Another newly established clinic focuses on abdominal aortic aneurysm (AAA). “We noticed that primary care physicians were not following their AAA-diagnosed patients in a uniform way, so we offered to take over that surveillance,” says Smouse. “Now, if they encounter a patient with an AAA, they refer right to us. Once the patient comes to our clinic, they’ll be seen initially by a physician and a nurse-practitioner, and then we’ll order the follow-up studies. When there has been a rapid expansion of the aneurysm or if it reaches a certain level, we’ll decide whether the patent will be best served with an endoluminal graft or an open procedure, then make the appropriate referrals.”

On the drawing board is a venous treatment clinic.

“We see these spin-off businesses as giving us a very visible position in the community,” Smouse explains. “They also allow us to develop niche markets and further incrementally increase our business. Now, no longer are we just a name on a bill the patient receives.
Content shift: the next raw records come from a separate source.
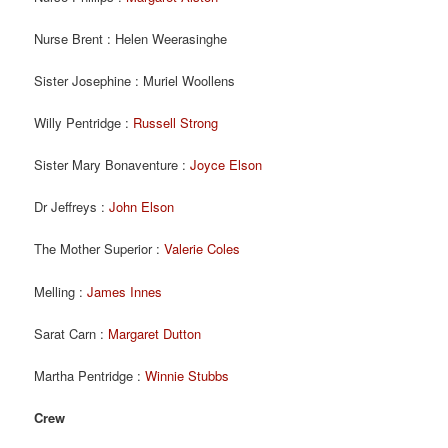
Nurse Brent : Helen Weerasinghe
Sister Josephine : Muriel Woollens
Willy Pentridge :
Russell Strong
Sister Mary Bonaventure :
Joyce Elson
Dr Jeffreys :
John Elson
The Mother Superior :
Valerie Coles
Melling :
James Innes
Sarat Carn :
Margaret Dutton
Martha Pentridge :
Winnie Stubbs
Crew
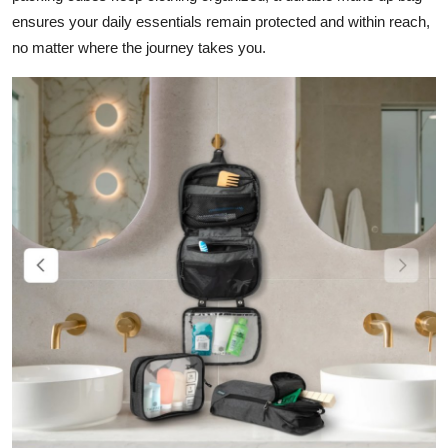
Top 10
ensures your daily essentials remain protected and within reach,
no matter where the journey takes you.
How To
Support Number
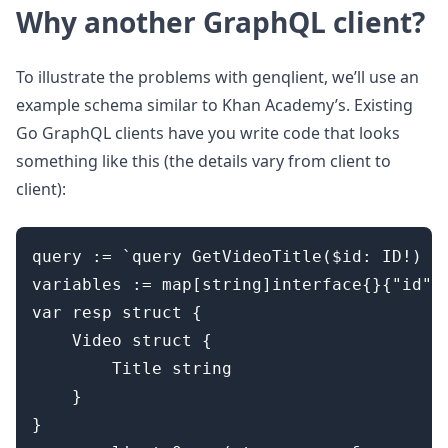
Why another GraphQL client?
To illustrate the problems with genqlient, we’ll use an
example schema similar to Khan Academy’s. Existing
Go GraphQL clients have you write code that looks
something like this (the details vary from client to
client):
query := `query GetVideoTitle($id: ID!) { 
variables := map[string]interface{}{"id": 
var resp struct {

	Video struct {

		Title string

	}

}
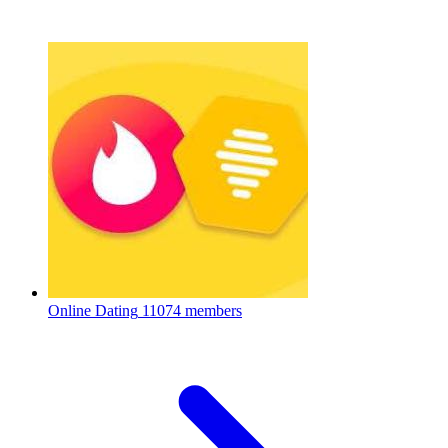
Online Dating
11074 members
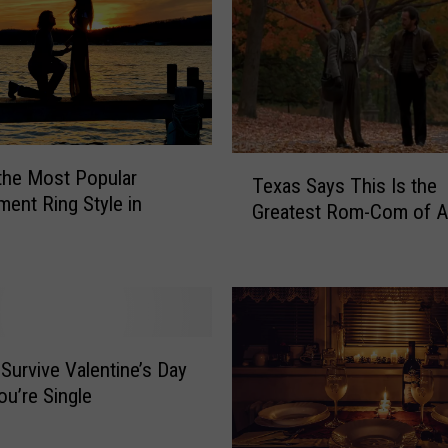
T
 the Most Popular
Texas Says This Is the
e
ent Ring Style in
Greatest Rom-Com of A
x
a
s
S
a
y
s
Survive Valentine’s Day
T
u’re Single
h
i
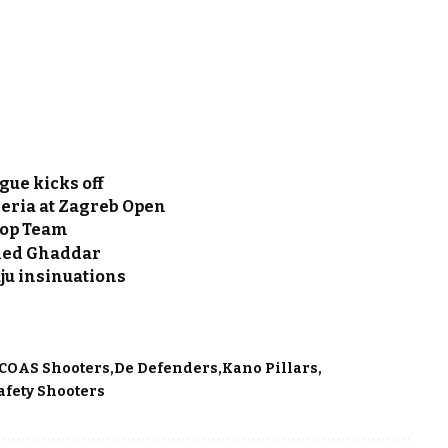
gue kicks off
eria at Zagreb Open
Top Team
hmed Ghaddar
uju insinuations
COAS Shooters
De Defenders
Kano Pillars
afety Shooters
We actually treat and manage the patents. Our noninterventional radiologist partners appreciate that, and we are all enjoying the fruits of it.”

Marketing the IR Clinic

If you build an interventional radiology outpatient clinic, the outpatients will come. Well, yes and no. A hospital-based interventional radiologist can always self-refer his inpatients for follow-up in the outpatient setting. However, attracting patients in sufficient numbers to really make a go of the clinic requires ambitiously developed and executed outreach.
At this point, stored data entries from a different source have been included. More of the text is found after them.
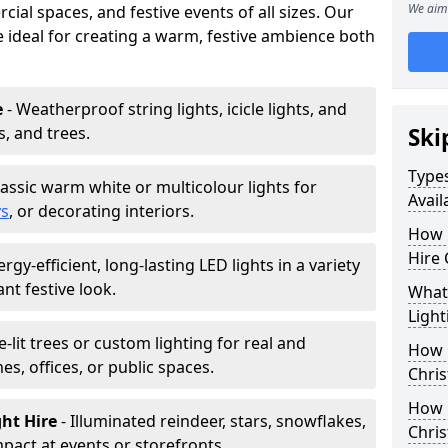
We aim 
ial spaces, and festive events of all sizes. Our
re ideal for creating a warm, festive ambience both
e
- Weatherproof string lights, icicle lights, and
s, and trees.
Ski
Types
lassic warm white or multicolour lights for
Avail
ys
, or decorating interiors.
How 
Hire 
ergy-efficient, long-lasting LED lights in a variety
ant festive look.
What 
Light
e-lit trees or custom lighting for real and
How L
mes, offices, or public spaces.
Chris
How 
ght Hire
- Illuminated reindeer, stars, snowflakes,
Chris
mpact at events or storefronts.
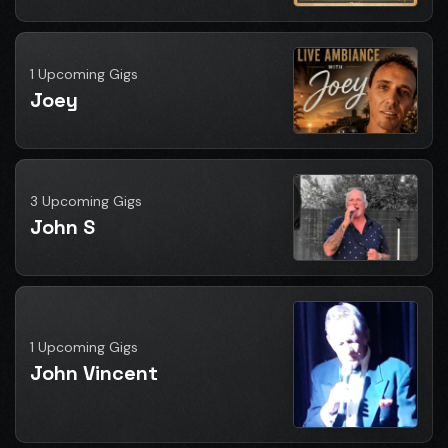
1 Upcoming Gigs
Joey
3 Upcoming Gigs
John S
1 Upcoming Gigs
John Vincent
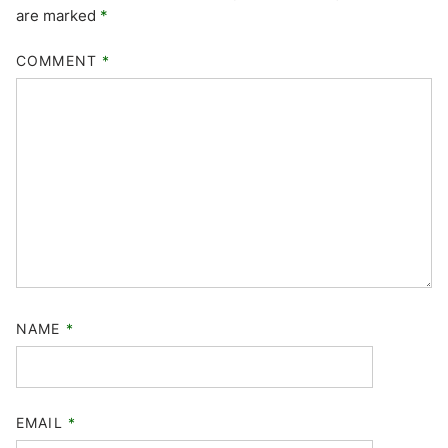
are marked
*
COMMENT
*
NAME
*
EMAIL
*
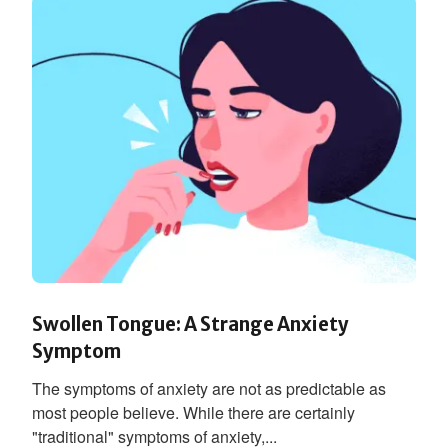
Swollen Tongue: A Strange Anxiety
Symptom
The symptoms of anxiety are not as predictable as
most people believe. While there are certainly
"traditional" symptoms of anxiety,...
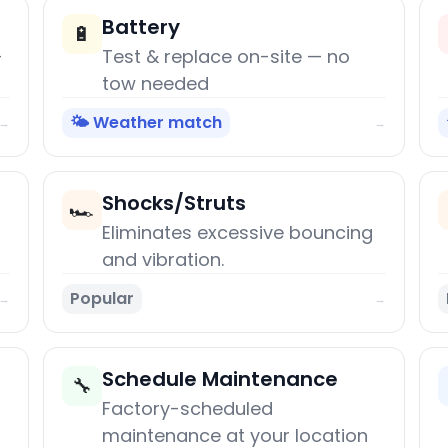
Battery
🔋
+
Test & replace on-site — no
tow needed
🌤️ Weather match
→
→
Shocks/Struts
🏎️
Eliminates excessive bouncing
and vibration.
Popular
→
→
Schedule Maintenance
🔧
Factory-scheduled
maintenance at your location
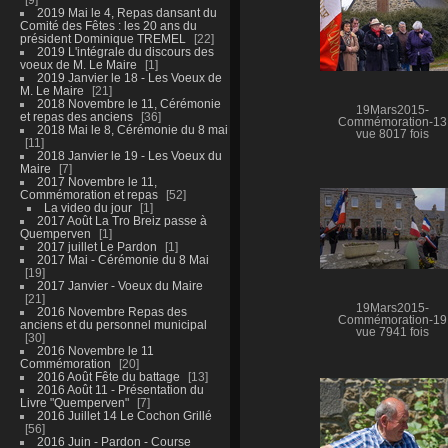
2019 Mai le 4, Repas dansant du
Comité des Fêtes : les 20 ans du
président Dominique TREMEL
22
2019 L'intégrale du discours des
voeux de M. Le Maire
1
2019 Janvier le 18 - Les Voeux de
M. Le Maire
21
2018 Novembre le 11, Cérémonie
19Mars2015-
et repas des anciens
36
Commémoration-13
2018 Mai le 8, Cérémonie du 8 mai
vue 8017 fois
11
2018 Janvier le 19 - Les Voeux du
Maire
7
2017 Novembre le 11,
Commémoration et repas
52
La video du jour
1
2017 Août La Tro Breiz passe à
Quemperven
1
2017 juillet Le Pardon
1
2017 Mai - Cérémonie du 8 Mai
19
2017 Janvier - Voeux du Maire
21
19Mars2015-
2016 Novembre Repas des
Commémoration-19
anciens et du personnel municipal
vue 7941 fois
30
2016 Novembre le 11
Commémoration
20
2016 Août Fête du battage
13
2016 Août 11 - Présentation du
Livre "Quemperven"
7
2016 Juillet 14 Le Cochon Grillé
56
2016 Juin - Pardon - Course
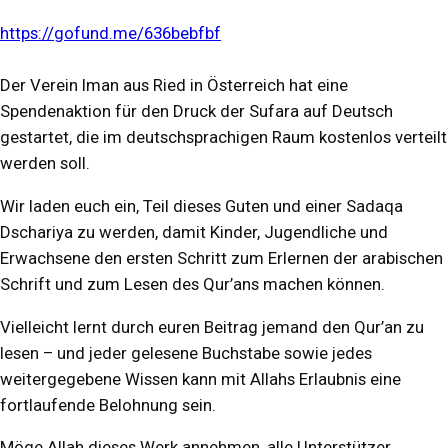
https://gofund.me/636bebfbf
Der Verein Iman aus Ried in Österreich hat eine
Spendenaktion für den Druck der Sufara auf Deutsch
gestartet, die im deutschsprachigen Raum kostenlos verteilt
werden soll.
Wir laden euch ein, Teil dieses Guten und einer Sadaqa
Dschariya zu werden, damit Kinder, Jugendliche und
Erwachsene den ersten Schritt zum Erlernen der arabischen
Schrift und zum Lesen des Qur’ans machen können.
Vielleicht lernt durch euren Beitrag jemand den Qur’an zu
lesen – und jeder gelesene Buchstabe sowie jedes
weitergegebene Wissen kann mit Allahs Erlaubnis eine
fortlaufende Belohnung sein.
Möge Allah dieses Werk annehmen, alle Unterstützer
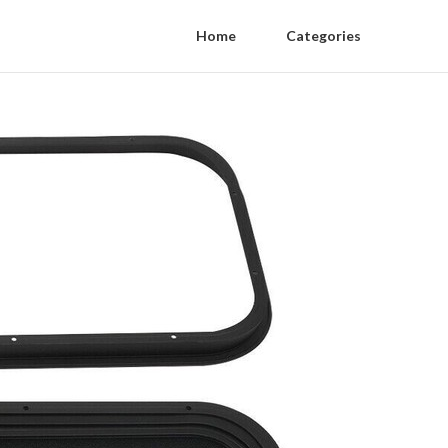
Home
Categories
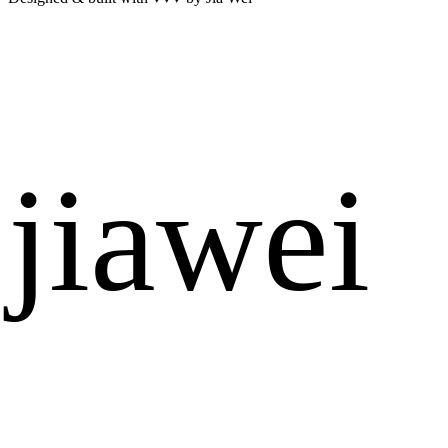
jiawei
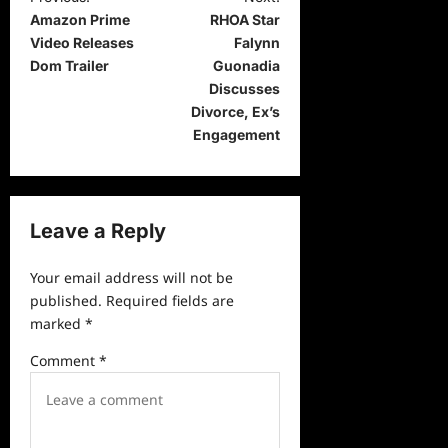
Amazon Prime
RHOA Star
o
Video Releases
Falynn
s
Dom Trailer
Guonadia
t
Discusses
Divorce, Ex’s
n
Engagement
a
v
i
Leave a Reply
g
a
Your email address will not be
published.
Required fields are
t
marked
*
i
Comment
*
o
n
To spread the word about its own outpatient interventional clinic, Central Illinois Radiological Associates ran newspaper advertisements, set up electronic brochures on multiple Internet web sites, participated in community forums, and passed around promotional literature at mammography centers, family practice doctors’ offices, health spas, and pharmacies.
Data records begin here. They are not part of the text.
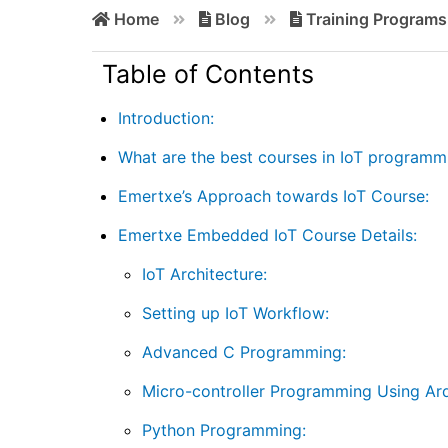
Home
Blog
Training Programs
Table of Contents
Introduction:
What are the best courses in IoT programm
Emertxe’s Approach towards IoT Course:
Emertxe Embedded IoT Course Details:
IoT Architecture:
Setting up IoT Workflow:
Advanced C Programming:
Micro-controller Programming Using Ard
Python Programming:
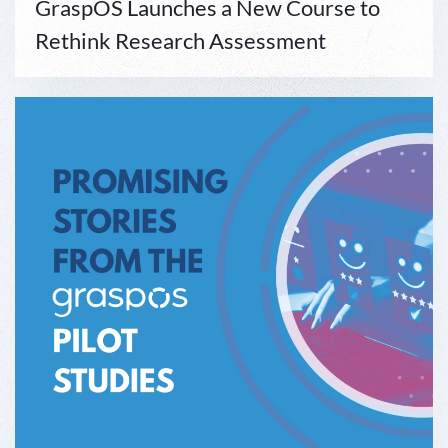
GraspOS Launches a New Course to
Rethink Research Assessment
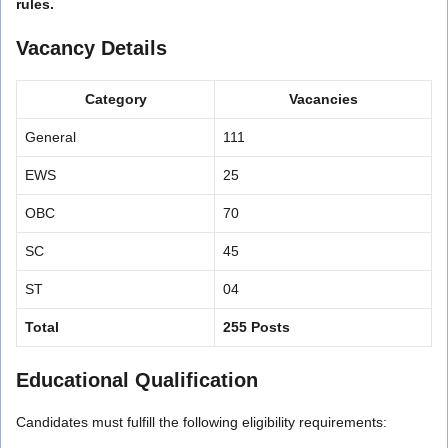
rules.
Vacancy Details
Category
Vacancies
General
111
EWS
25
OBC
70
SC
45
ST
04
Total
255 Posts
Educational Qualification
Candidates must fulfill the following eligibility requirements:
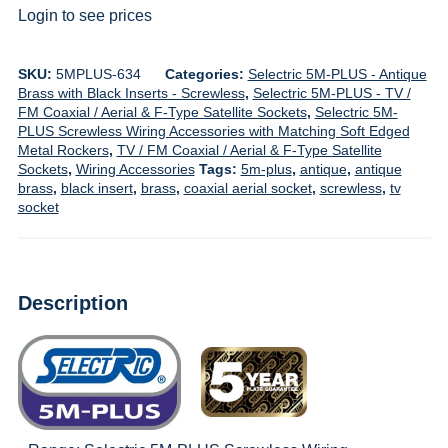
Login to see prices
SKU:
5MPLUS-634
Categories:
Selectric 5M-PLUS - Antique
Brass with Black Inserts - Screwless
,
Selectric 5M-PLUS - TV /
FM Coaxial / Aerial & F-Type Satellite Sockets
,
Selectric 5M-
PLUS Screwless Wiring Accessories with Matching Soft Edged
Metal Rockers
,
TV / FM Coaxial / Aerial & F-Type Satellite
Sockets
,
Wiring Accessories
Tags:
5m-plus
,
antique
,
antique
brass
,
black insert
,
brass
,
coaxial aerial socket
,
screwless
,
tv
socket
Description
“We even worked with our hospital’s public-relations department to generate free media coverage so that our story could be more widely told,” says interventional radiologist H. Bob Smouse, MD.

Smouse says his team also prepared newsletters about the clinic and sent them to primary care physicians. “Additionally, we hosted local symposia for the doctors: in February, we did one for podiatrists on wound healing and limb salvage, and found opportunities in the course of that gathering to present information about our vascular services.”

Other ways to communicate with referring physicians have included direct mailing, phone calls, and lunchtime meetings. “We’re soon going to begin sending our senior nurse-practitioner out on a regular basis to visit physicians’ offices and provide CME courses and in-services,” Smouse says.

A next step will be to expand the clinic marketing to Central Illinois Radiological Associates as a whole. Says Smouse, “It would make sense for us to promote, for example, CT angiography in the context of the CT diagnostic services our noninterventional radiologists provide. Doing so would allow us to present a more complete picture of our practice in the face of growing nonradiology competition in the imaging arena.”

Great marketing can go nowhere if improperly aimed. “You have to know who your target audience is,” Smouse explains. “We’ve defined them as primary care physicians, friendly specialists, administrators, and the lay public-in particular, women.”

Smouse says CIRA sees women’s health as an untapped market, and a relatively inexpensive one to develop, since no unique or different technologies are needed.

“It’s very unusual for radiology groups to pursue the women’s health market, except in mammography,” he notes.

So, why do it? Because of the strong economic opportunity it embodies. “Women are huge purchasers of health care services,” says Smouse. “Nationally, they spend more than $300 billion out of the nearly $600 billion per year on health care. We’d like to do our part in encouraging a redirection of at least some of that toward us.”

R. Smith

Rich Smith is a contributing writer for Decisions in Axis Imaging News.